The possibility of the plug being pulled has loomed ever larger at the nuclear energy generator. One can very easily visualise the men in grey queuing up outside the head office in East Kilbride to be appointed as administrators to the company.
But there’s one money man who will be hoping the corporate undertakers will be kept at bay. Step forward Keith Lough, British Energy’s finance director, a man who has been in the financial hotseat for just over a year.
Lough (as in ‘how Lough can the share price go?’ one observer quipped) came to the struggling company last September from Hurricane Hydrocarbons, the Kazakhstan oil exploration and refinery company.

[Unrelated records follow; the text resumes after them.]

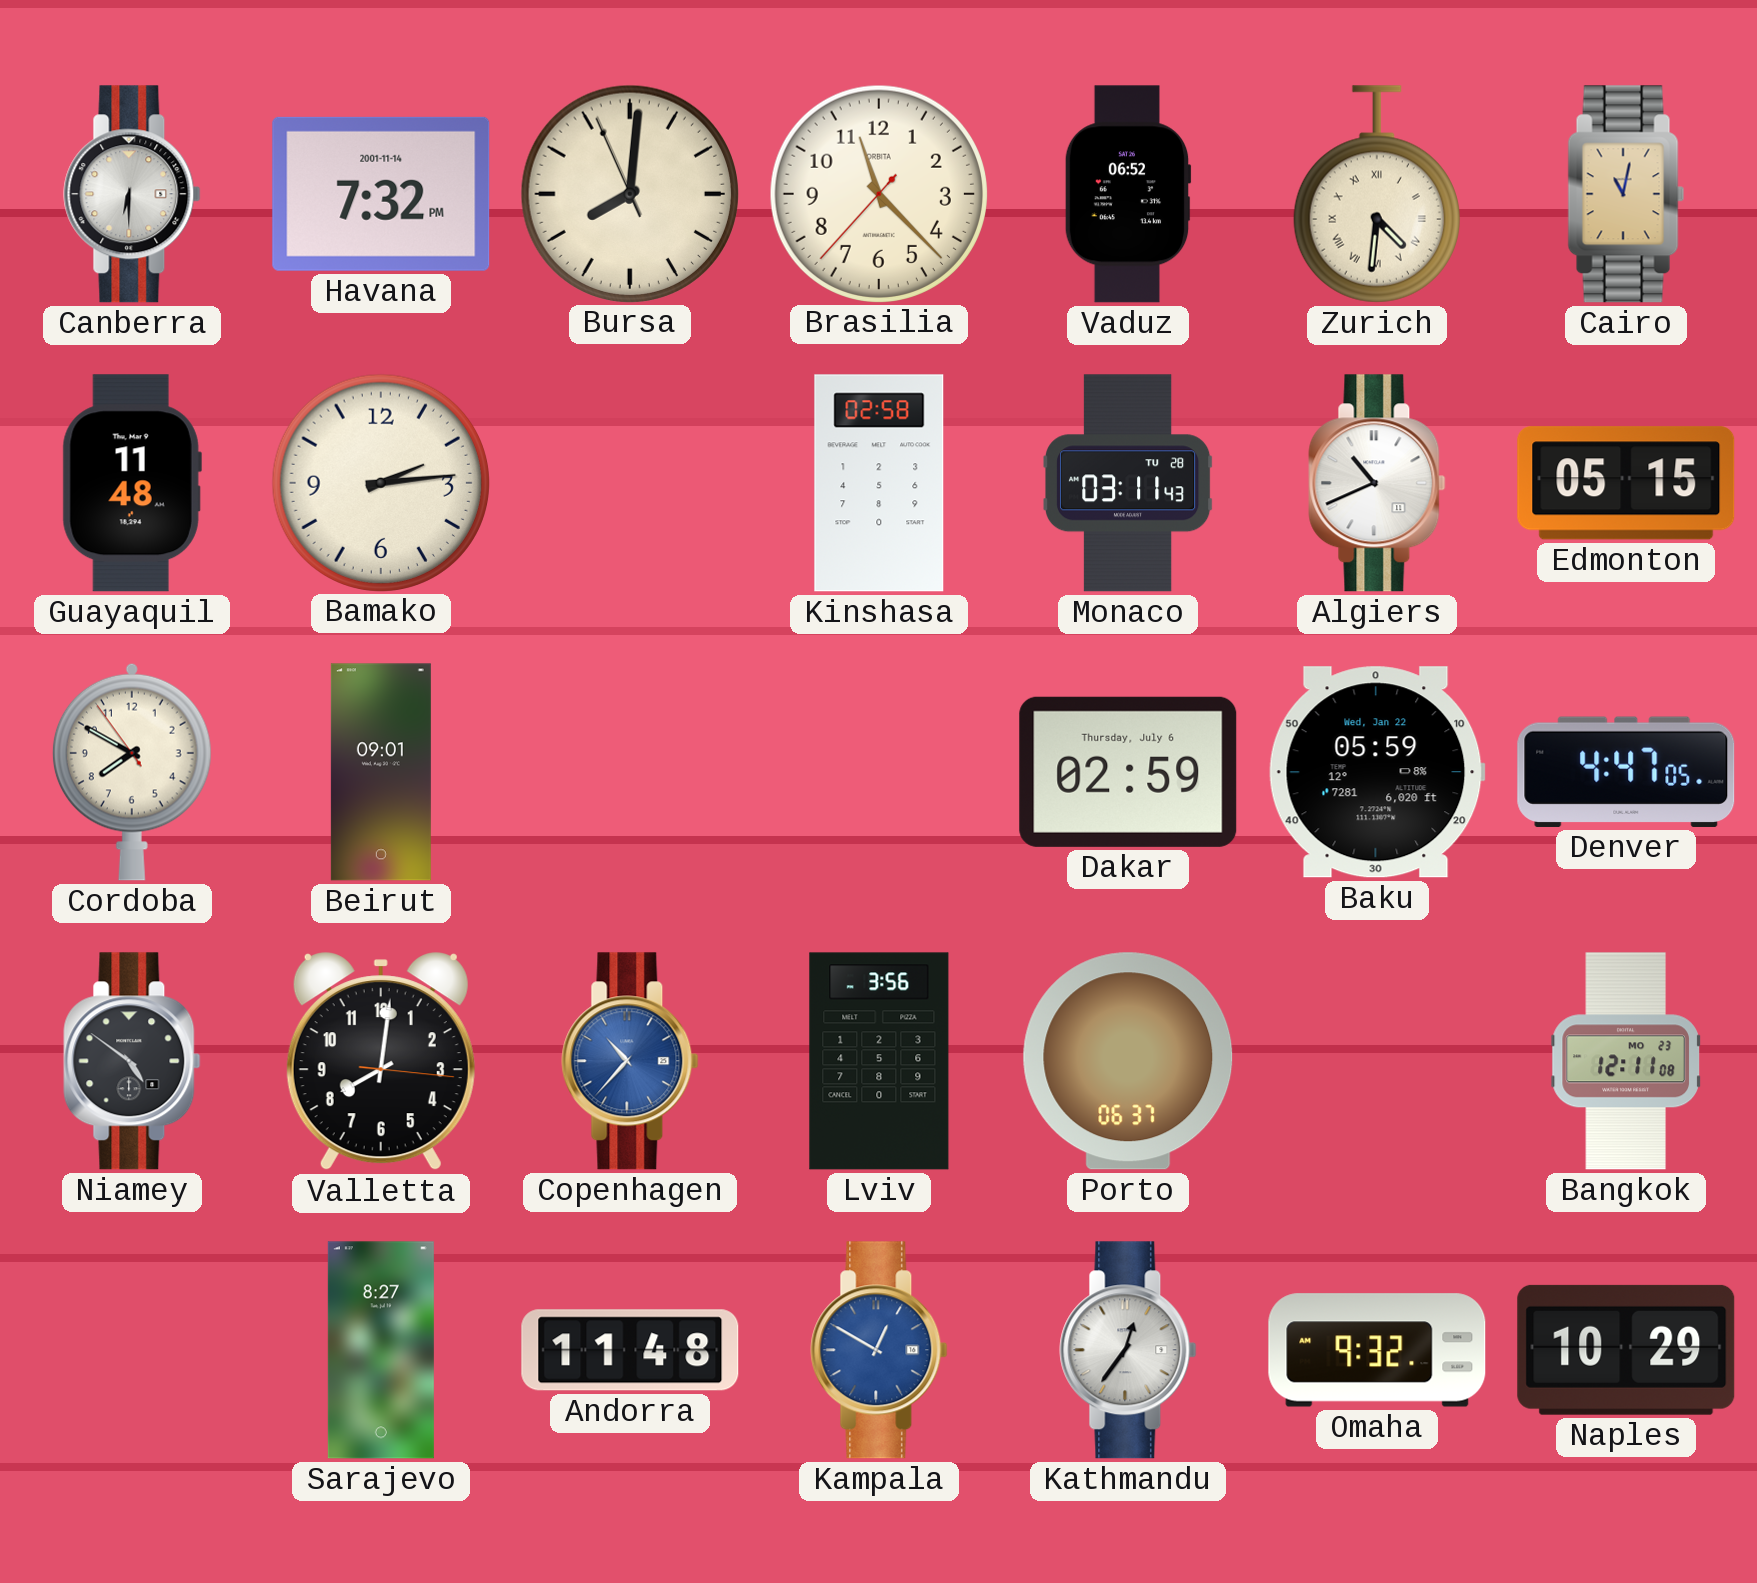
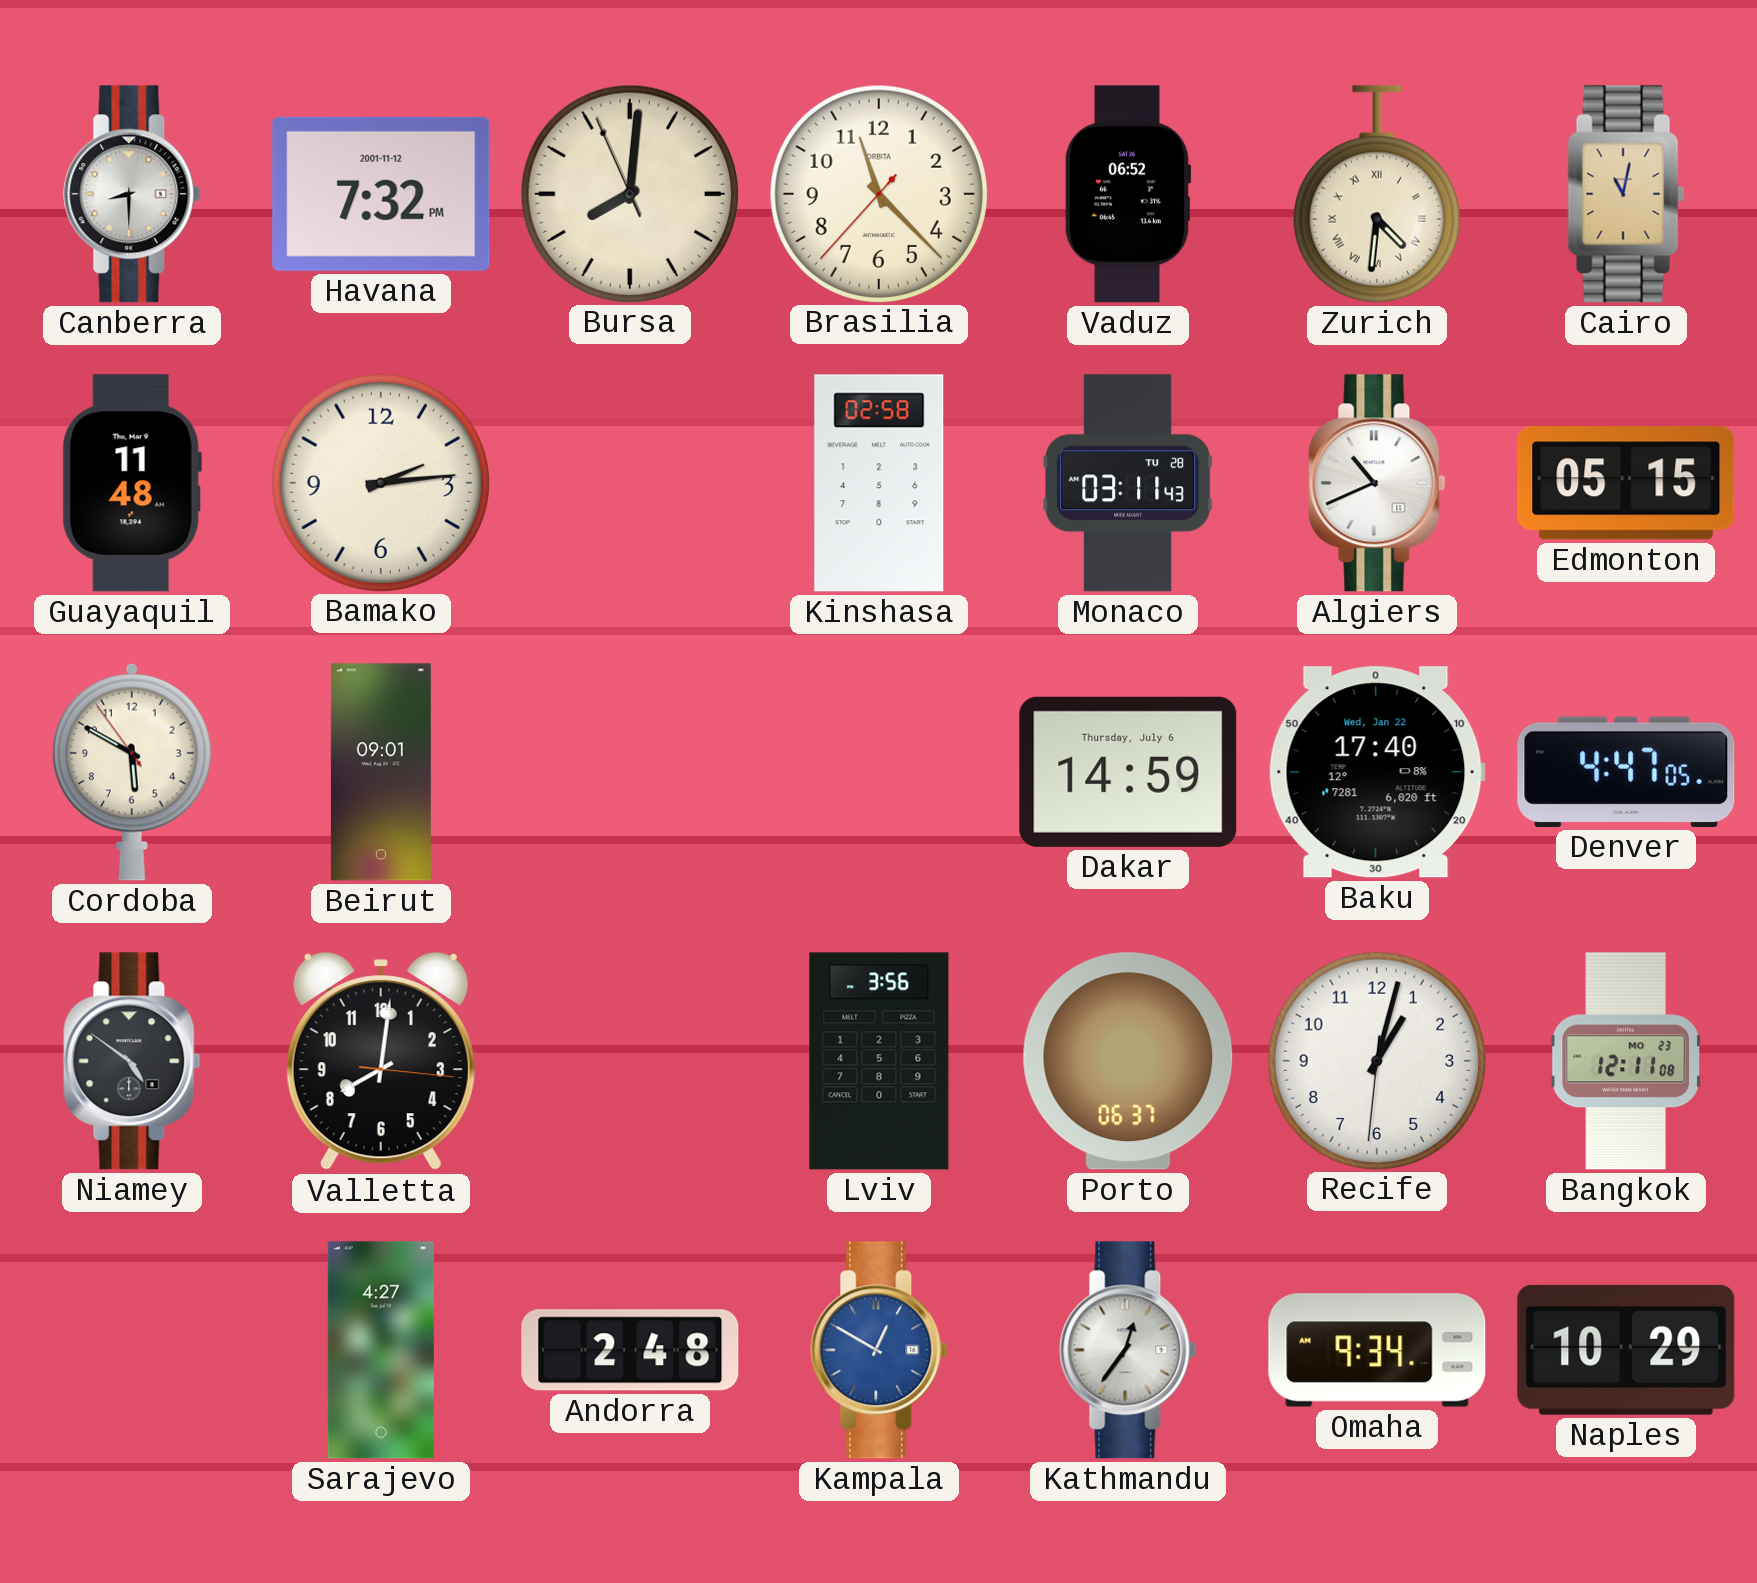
Canberra: 6:30 -> 8:30
Havana date: 2001-11-14 -> 2001-11-12
Cordoba: 7:49 -> 5:49
Dakar: 02:59 -> 14:59
Baku: 05:59 -> 17:40
Copenhagen: 10:37 -> none
Recife: none -> 1:02
Sarajevo: 8:27 -> 4:27
Andorra: 11:48 -> 2:48
Omaha: 9:32 -> 9:34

An energy man through and through, Lough also did time at Lasmo, another oil exploration company that was subject to a takeover bid from the Italian energy company Eni in 2000, and British Gas.
But dealing with the Kazakhstanis will be nothing compared with the pressure Lough now faces, as he and his executive chairman, Robin Jeffery, battle to keep the turbines turning.
Part of Lough’s tactics has been to argue that the company could charge higher prices if its business customers were not required to pay a climate change levy – this adds more than £4 a megawatt-hour to each bill.
If the businesses were not required to pay the levy, British Energy would be able to charge more, but the businesses themselves would still pay less.
This would allow the generator to cover its costs of production, which at £19.46 a megawatt-hour is more than it can currently charge its customers.British Energy argues that its electricity should be exempt from the levy as it does not produce carbon dioxide.
Such a move would save £100m a year.
But it appears that the Department of Trade & Industry may have lent the company the money, but is not lending a sympathetic ear.
Negotiations continue, but the DTI is refusing to rule out administration – the company might emerge from the other side of such a procedure, but whether its management team remains only time will tell.
British Energy said no-one, including Lough, was available for an interview – restructuring the finance is taking up all his energy.